* Exercise prompt: What lines in the records below include the word "заказ"? Return each one.

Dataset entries
^^^^

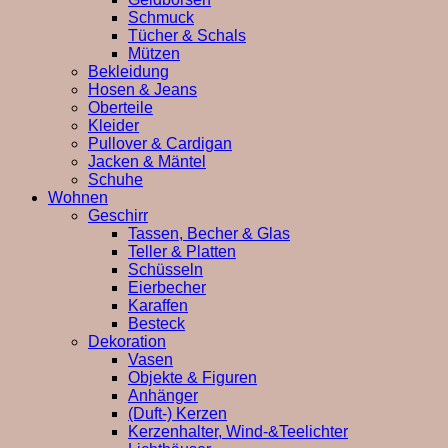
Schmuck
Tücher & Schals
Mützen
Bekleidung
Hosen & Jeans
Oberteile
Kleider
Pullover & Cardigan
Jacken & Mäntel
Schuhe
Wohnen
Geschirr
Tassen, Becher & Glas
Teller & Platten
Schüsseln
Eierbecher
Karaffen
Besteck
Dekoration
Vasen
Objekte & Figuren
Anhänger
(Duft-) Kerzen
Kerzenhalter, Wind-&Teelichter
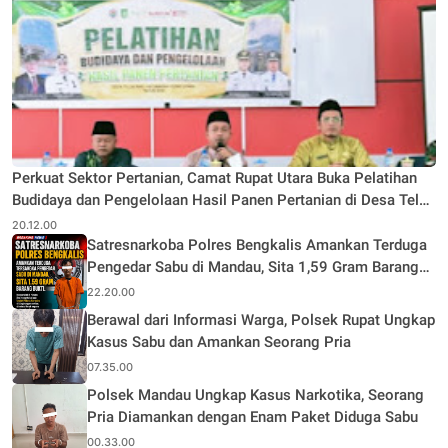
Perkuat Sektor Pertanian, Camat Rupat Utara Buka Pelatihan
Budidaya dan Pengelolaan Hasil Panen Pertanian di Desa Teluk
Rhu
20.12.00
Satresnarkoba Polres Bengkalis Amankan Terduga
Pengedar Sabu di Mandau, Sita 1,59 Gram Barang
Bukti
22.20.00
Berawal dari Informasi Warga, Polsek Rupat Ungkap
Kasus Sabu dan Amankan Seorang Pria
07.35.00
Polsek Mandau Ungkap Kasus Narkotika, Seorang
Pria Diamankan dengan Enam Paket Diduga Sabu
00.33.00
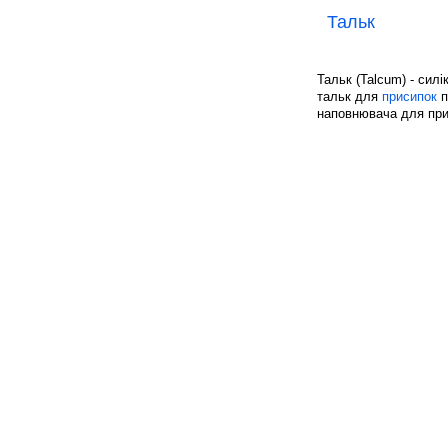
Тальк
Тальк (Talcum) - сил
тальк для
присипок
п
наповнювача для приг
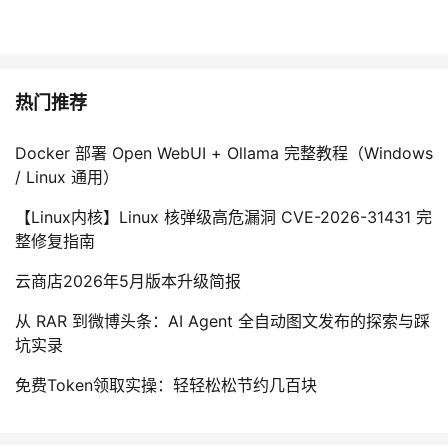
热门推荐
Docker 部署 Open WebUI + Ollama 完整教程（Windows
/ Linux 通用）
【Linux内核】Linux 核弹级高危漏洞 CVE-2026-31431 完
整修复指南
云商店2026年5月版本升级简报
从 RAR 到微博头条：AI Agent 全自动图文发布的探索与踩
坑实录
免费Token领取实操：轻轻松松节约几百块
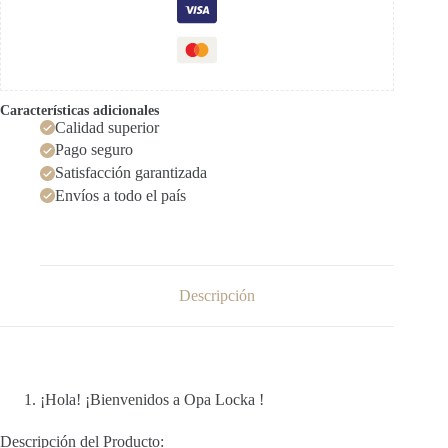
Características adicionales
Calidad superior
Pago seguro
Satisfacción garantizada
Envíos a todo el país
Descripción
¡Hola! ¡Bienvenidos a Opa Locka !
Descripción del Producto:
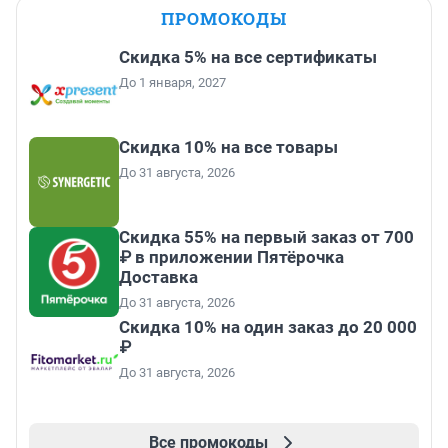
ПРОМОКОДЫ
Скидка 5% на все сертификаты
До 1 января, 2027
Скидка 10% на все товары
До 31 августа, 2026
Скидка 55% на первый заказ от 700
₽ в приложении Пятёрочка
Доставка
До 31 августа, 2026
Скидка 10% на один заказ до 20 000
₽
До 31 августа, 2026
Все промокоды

^^^^

* Answer:
Скидка 55% на первый заказ от 700
Скидка 10% на один заказ до 20 000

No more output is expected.